St Patrick's Primary School, located in Geelong West, told its students they were no longer allowed to hug each other or their teachers.
The school’s principal, John Grant, told the Geelong Advertiser that “nothing in particular” had prompted the ban, but said it was important to protect students’ personal space.
“In this current day and age we are really conscious about protecting kids and teaching them from a young age that you have to be cautious,” Grant said.
“We have a lot of kids who walk up and hug each other and we’re trying to encourage all of us to respect personal space. It really comes back to not everyone is comfortable in being hugged.”

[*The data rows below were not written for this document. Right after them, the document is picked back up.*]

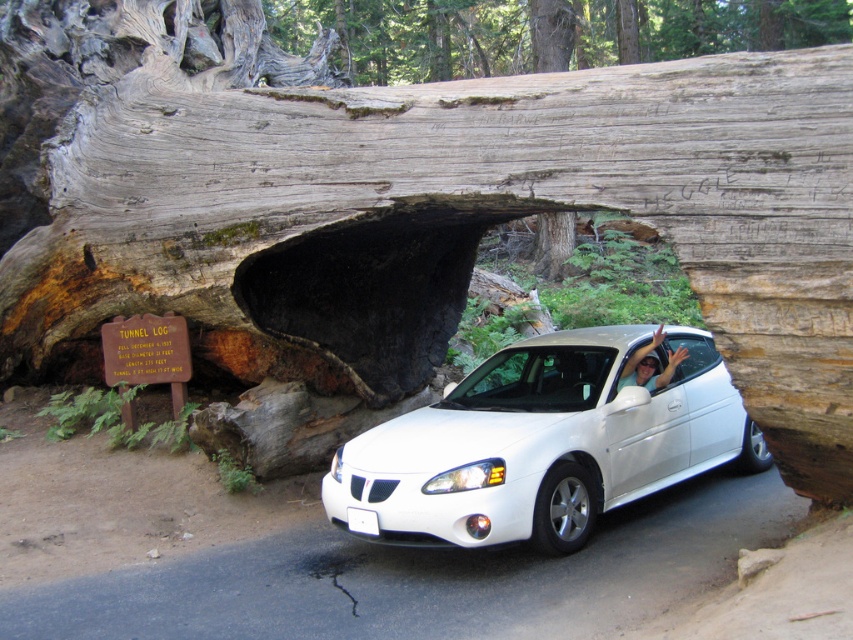 Image resolution: width=853 pixels, height=640 pixels. Identify the location of white glossy hatchback at center. (543, 444).

Which is more to the right, white glossy hatchback at center or white glossy car at center?

white glossy car at center is more to the right.

Measure the distance between point (527, 444) and camera.

The distance of point (527, 444) from camera is 6.01 meters.

Where is `white glossy hatchback at center`? The image size is (853, 640). white glossy hatchback at center is located at coordinates (543, 444). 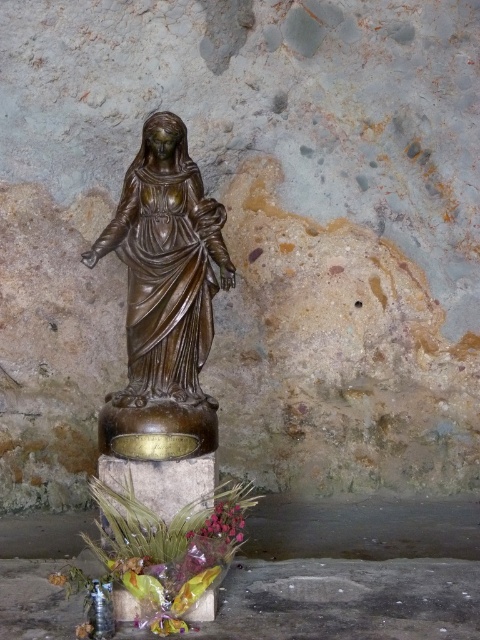 Can you confirm if bronze statue at center is positioned to the right of pink matte petals at lower center?

A: In fact, bronze statue at center is to the left of pink matte petals at lower center.

Which is more to the left, bronze statue at center or pink matte petals at lower center?

bronze statue at center is more to the left.

Who is more forward, [192,385] or [217,509]?

Point [217,509] is more forward.

This screenshot has height=640, width=480. Identify the location of bronze statue at center. (166, 266). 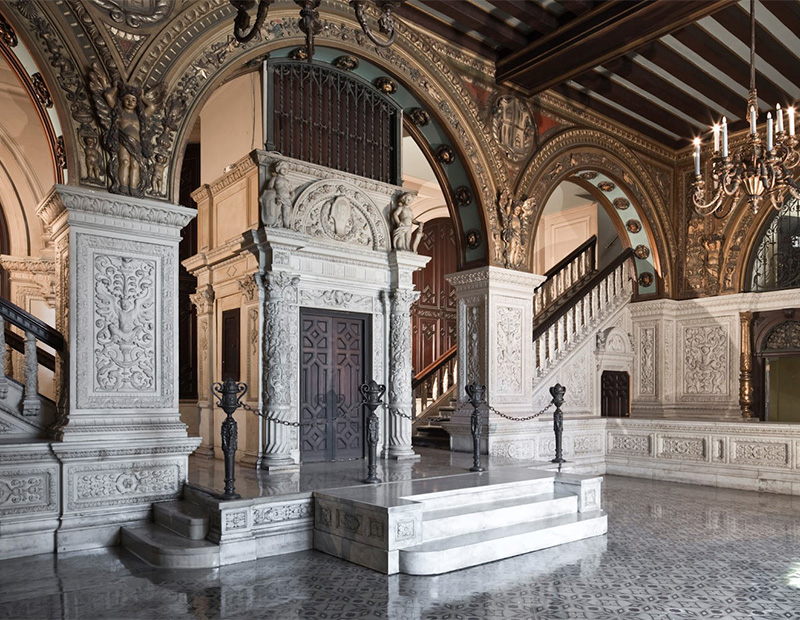 This screenshot has width=800, height=620. In order to click on surface of bottom marble step in this screenshot , I will do `click(501, 532)`, `click(145, 529)`.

However, leading child psychologist, Dr Michael Carr-Gregg, said he found the ban “extraordinary”.
“One of the greatest predictors of well-being in children is having a rich repertoire of friends, so arguably you could say that this is interfering with one of the great pathways to well-being later on,” he said.
“It’s a curious decision as it is not backed up by any science at all.”
Students who breach the new rule will not be punished, but will be asked to respect each other's personal space.
The school will formally notify parents of the decision this week in a letter.
St Patrick's Primary School principal, John Grant, released a statement late yesterday denying he had implemented a “blanket ban” on hugging.
“Let me be clear St Patrick’s school has not applied a blanket ban on hugging,” the statement read.
“We are simply focused on teaching all students to respect their own and other people’s personal space.
“We are encouraging students to consider other forms of positive acknowledgement as all students have the right to feel safe and comfortable at school.”